YOUR INSTRUCTIONS: Only a number is expected: the count of lines in the listing where "Севастополе" occurs.

---

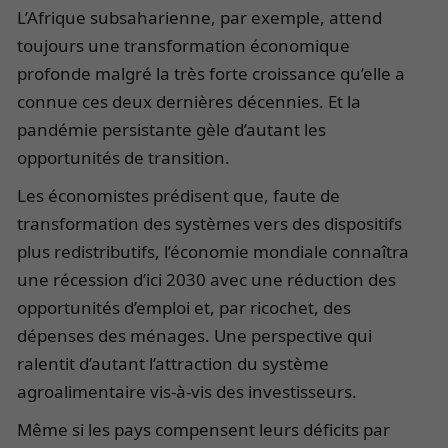
L’Afrique subsaharienne, par exemple, attend
toujours une transformation économique
profonde malgré la très forte croissance qu’elle a
connue ces deux dernières décennies. Et la
pandémie persistante gèle d’autant les
opportunités de transition.
Les économistes prédisent que, faute de
transformation des systèmes vers des dispositifs
plus redistributifs, l’économie mondiale connaîtra
une récession d’ici 2030 avec une réduction des
opportunités d’emploi et, par ricochet, des
dépenses des ménages. Une perspective qui
ralentit d’autant l’attraction du système
agroalimentaire vis-à-vis des investisseurs.
Même si les pays compensent leurs déficits par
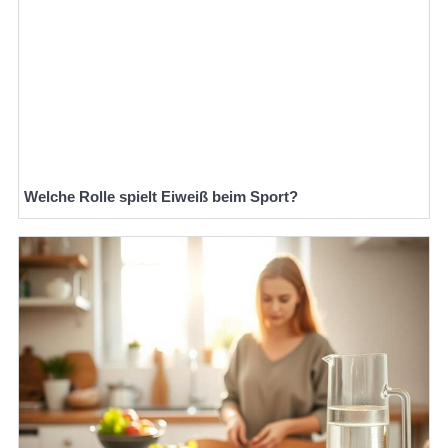
Welche Rolle spielt Eiweiß beim Sport?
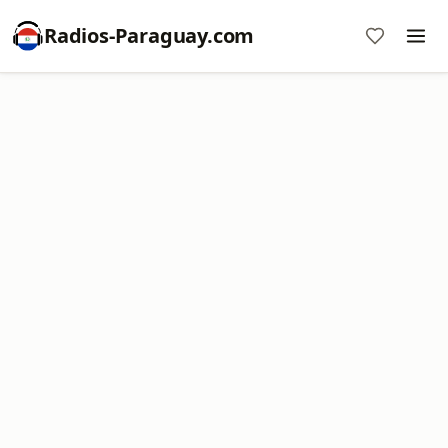
Radios-Paraguay.com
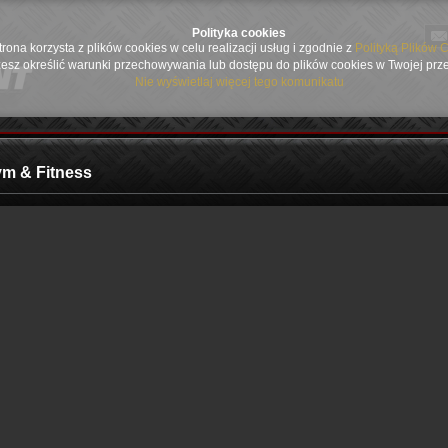
Polityka cookies
trona korzysta z plików cookies w celu realizacji usług i zgodnie z
Polityką Plików 
esz określić warunki przechowywania lub dostępu do plików cookies w Twojej prz
Nie wyświetlaj więcej tego komunikatu
ym & Fitness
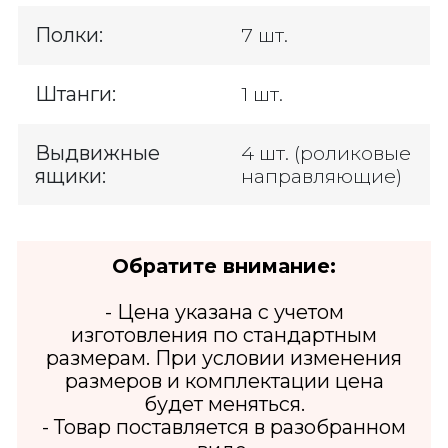
Полки:
7 шт.
Штанги:
1 шт.
Выдвижные
4 шт. (роликовые
ящики:
направляющие)
Обратите внимание:
- Цена указана с учетом
изготовления по стандартным
размерам. При условии изменения
размеров и комплектации цена
будет меняться.
- Товар поставляется в разобранном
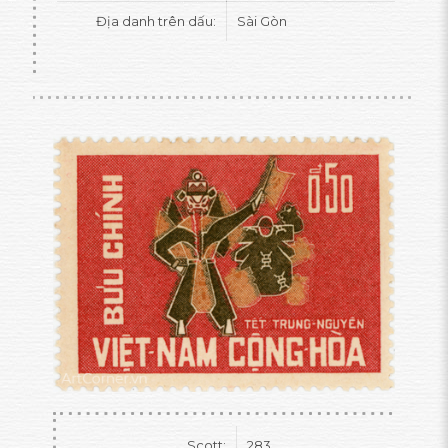
Địa danh trên dấu:
Sài Gòn
Scott:
283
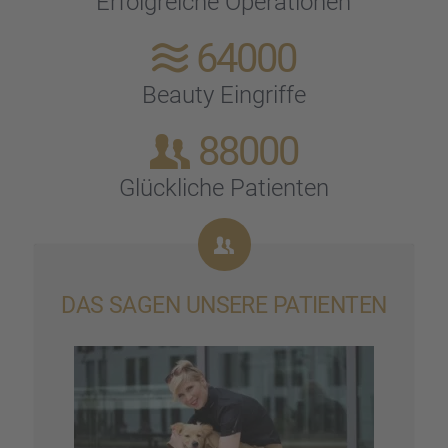
Erfolg­rei­che Opera­tio­nen
64000
Beauty Eingriffe
88000
Glück­li­che Patien­ten
DAS SAGEN UNSERE PATIEN­TEN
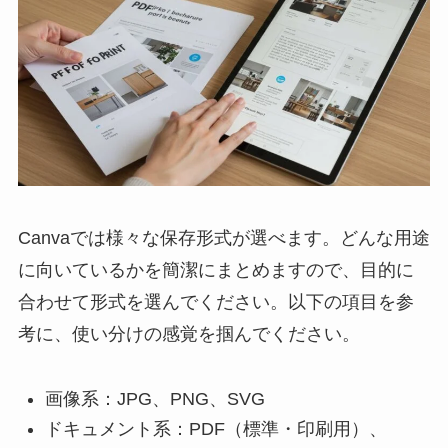
Canvaでは様々な保存形式が選べます。どんな用途
に向いているかを簡潔にまとめますので、目的に
合わせて形式を選んでください。以下の項目を参
考に、使い分けの感覚を掴んでください。
画像系：JPG、PNG、SVG
ドキュメント系：PDF（標準・印刷用）、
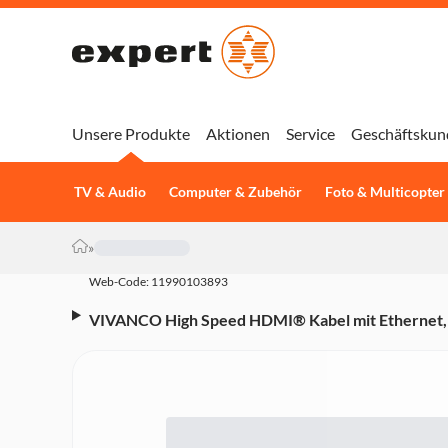
Unsere Produkte
Aktionen
Service
Geschäftskun
TV & Audio
Computer & Zubehör
Foto & Multicopter
»
Web-Code: 11990103893
VIVANCO High Speed HDMI® Kabel mit Ethernet, 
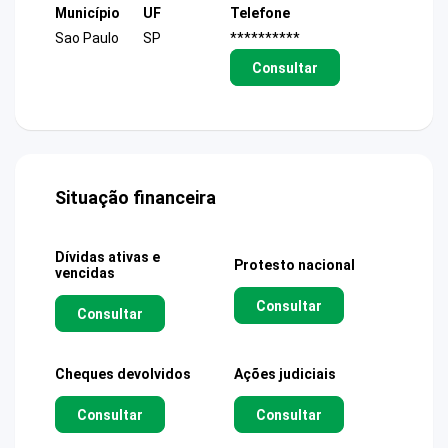
Município
UF
Telefone
Sao Paulo
SP
**********
Consultar
Situação financeira
Dívidas ativas e
Protesto nacional
vencidas
Consultar
Consultar
Cheques devolvidos
Ações judiciais
Consultar
Consultar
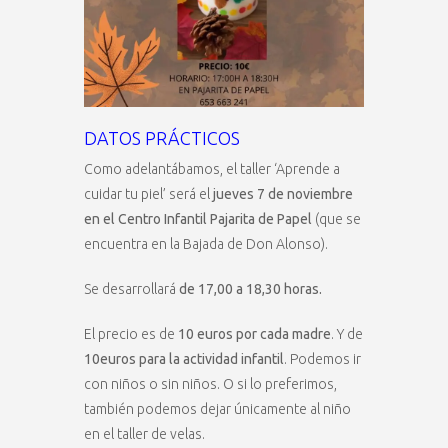
DATOS PRÁCTICOS
Como adelantábamos, el taller ‘Aprende a
cuidar tu piel’ será el
jueves 7 de noviembre
en el Centro Infantil Pajarita de Papel
(que se
encuentra en la Bajada de Don Alonso).
Se desarrollará
de 17,00 a 18,30 horas.
El precio es de
10 euros por cada madre
. Y de
10euros para la actividad infantil
. Podemos ir
con niños o sin niños. O si lo preferimos,
también podemos dejar únicamente al niño
en el taller de velas.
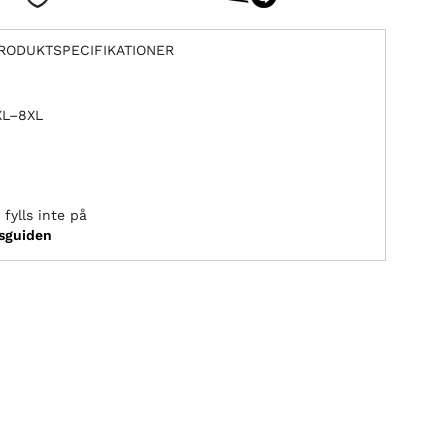
RODUKTSPECIFIKATIONER
2XL–8XL
fylls inte på
ksguiden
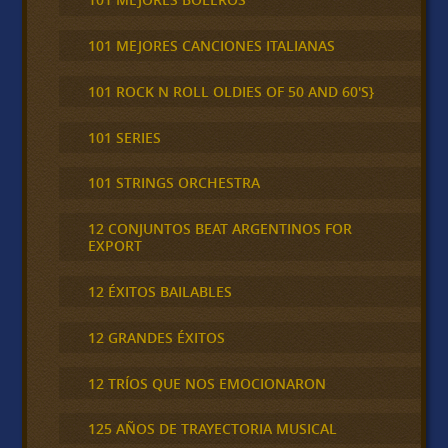
101 MEJORES CANCIONES ITALIANAS
101 ROCK N ROLL OLDIES OF 50 AND 60'S}
101 SERIES
101 STRINGS ORCHESTRA
12 CONJUNTOS BEAT ARGENTINOS FOR
EXPORT
12 ÉXITOS BAILABLES
12 GRANDES ÉXITOS
12 TRÍOS QUE NOS EMOCIONARON
125 AÑOS DE TRAYECTORIA MUSICAL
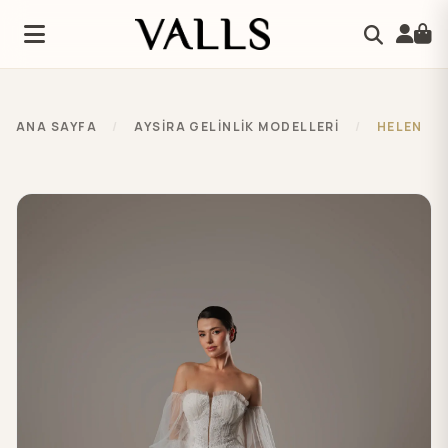
ANA SAYFA
/
AYSIRA GELINLIK MODELLERI
/
HELEN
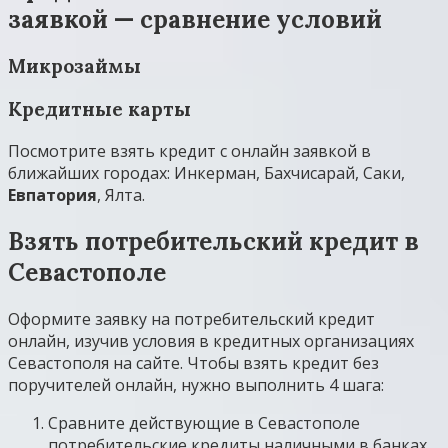
заявкой — сравнение условий
Микрозаймы
Кредитные карты
Посмотрите взять кредит с онлайн заявкой в
ближайших городах: Инкерман, Бахчисарай, Саки,
Евпатория
, Ялта.
Взять потребительский кредит в
Севастополе
Оформите заявку на потребительский кредит
онлайн, изучив условия в кредитных организациях
Севастополя на сайте. Чтобы взять кредит без
поручителей онлайн, нужно выполнить 4 шага:
Сравните действующие в Севастополе
потребительские кредиты наличными в банках.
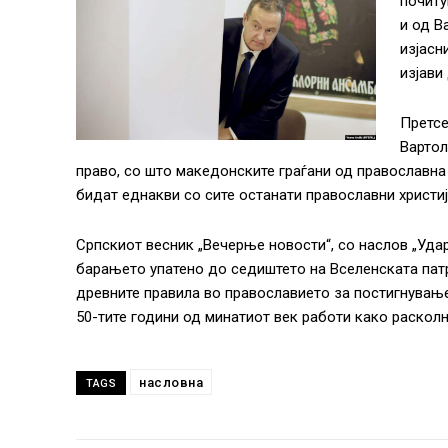
почиту
и од В
изјасн
изјави
Претсе
Вартол
право, со што македонските граѓани од православна 
бидат еднакви со сите останати православни христиј
Српскиот весник „Вечерње новости“, со наслов „Удар
барањето упатено до седиштето на Вселенската патр
древните правила во православието за постигнување
50-тите години од минатиот век работи како расколн
насловна
TAGS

---

TASK SOLUTION: 2